4. Hydrogen Peroxide

Hydrogen peroxide is a potent cleanser that poses no risks when used correctly. The ideal hydrogen peroxide solution to use on infant garments contains three percent. This is due to its natural bleaching agents and antiviral and antibacterial qualities. Harder stains can be removed entirely using it without causing any harm to the clothing. Before washing, soak your baby’s clothes in a three percent solution for five minutes. Take care not to keep it on for too long, since this could cause the clothes to get discolored.

5. Sunlight

Our friend, the sun is the best stain remover—free and abundant. It can be surprisingly effective to leave stains less obvious and eliminate germs for an hour or two in the sun. However, remember that hanging baby garments up to dry is not a substitute for washing them. Poop and protein stains are examples of stains that are difficult to remove even after washing. After washing, sunbathing diapers can help remove any remaining stains if you use cloth diapers. The sun can remove stains from milk that may have been brought on by formula or breastfeeding. If this type of stain remains on clothing for an extended period, it may turn yellow. Sunlight can aid in fading these stains.

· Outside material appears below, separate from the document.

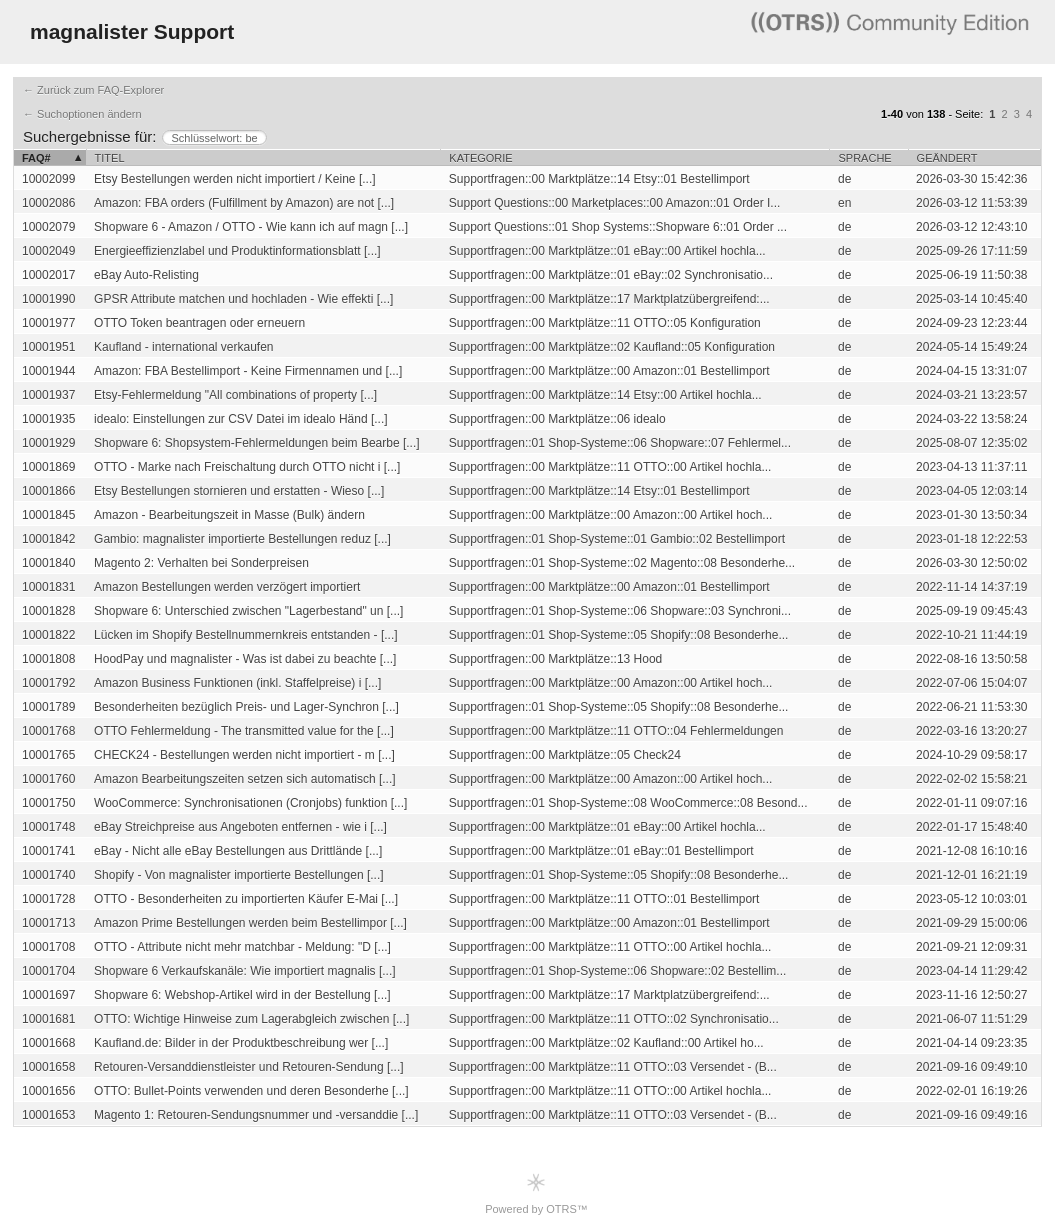  What do you see at coordinates (36, 158) in the screenshot?
I see `FAQ#` at bounding box center [36, 158]. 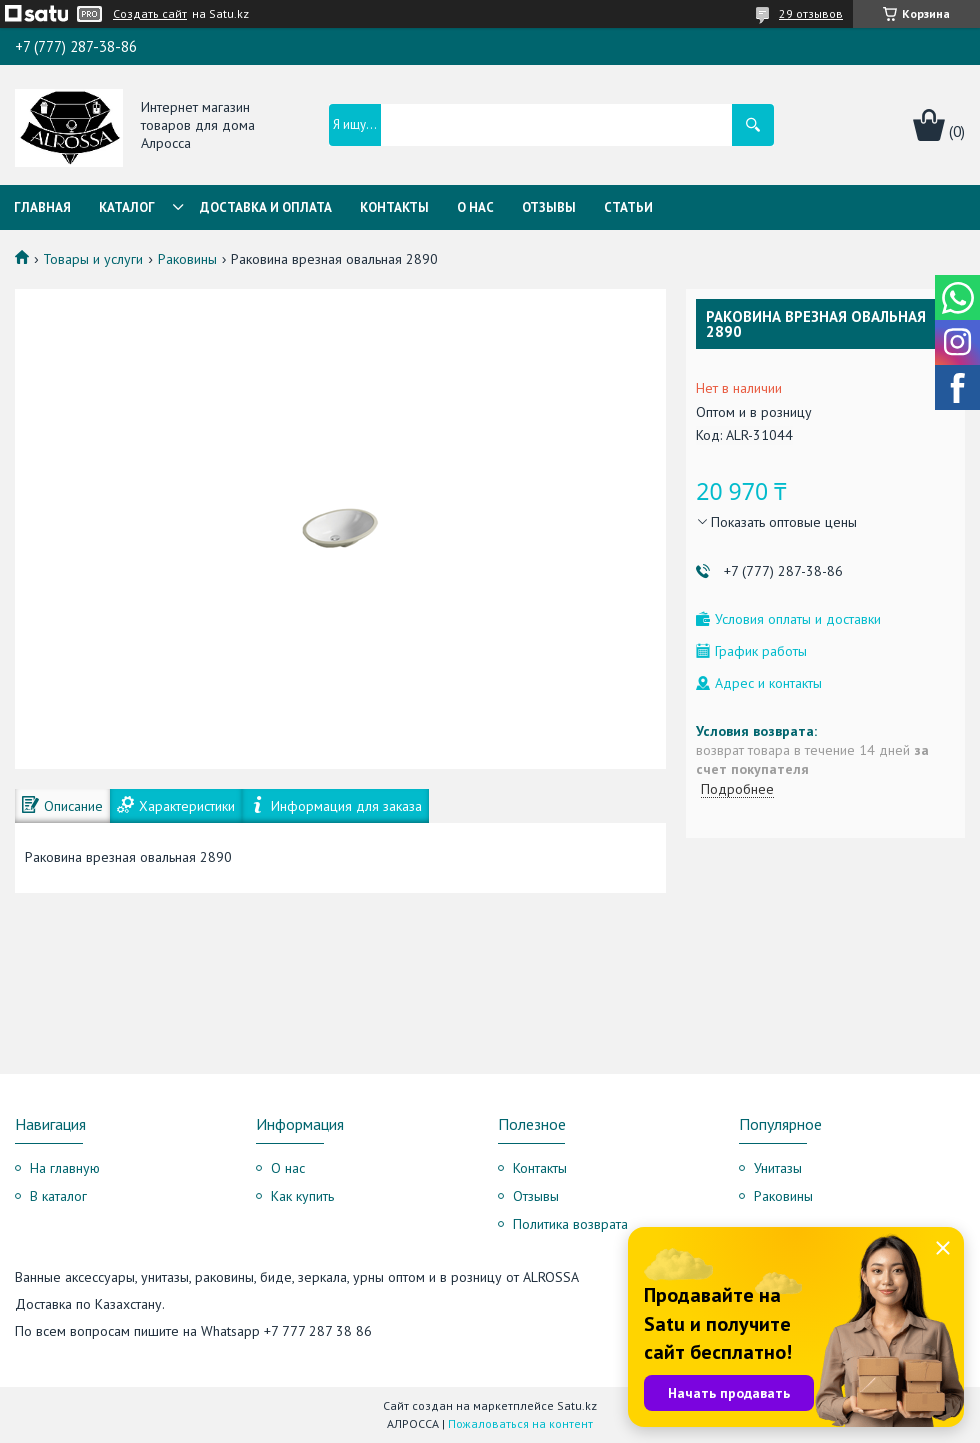  Describe the element at coordinates (394, 207) in the screenshot. I see `Контакты` at that location.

The first year of life is very costly. Infant apparel is one of the most significant expenses for new parents in their first year of parenting. Your kid will grow, even if your baby shower yields an abundance of goods. Staining and damaging buttons and zippers can force you to change your baby’s clothes sooner. You may prolong the life of your current baby’s clothing by purchasing high-quality goods and knowing how to clean various infant stains from clothing. Additionally, you’ll make it simpler to wash your child’s clothes—regardless of the stains that may arise.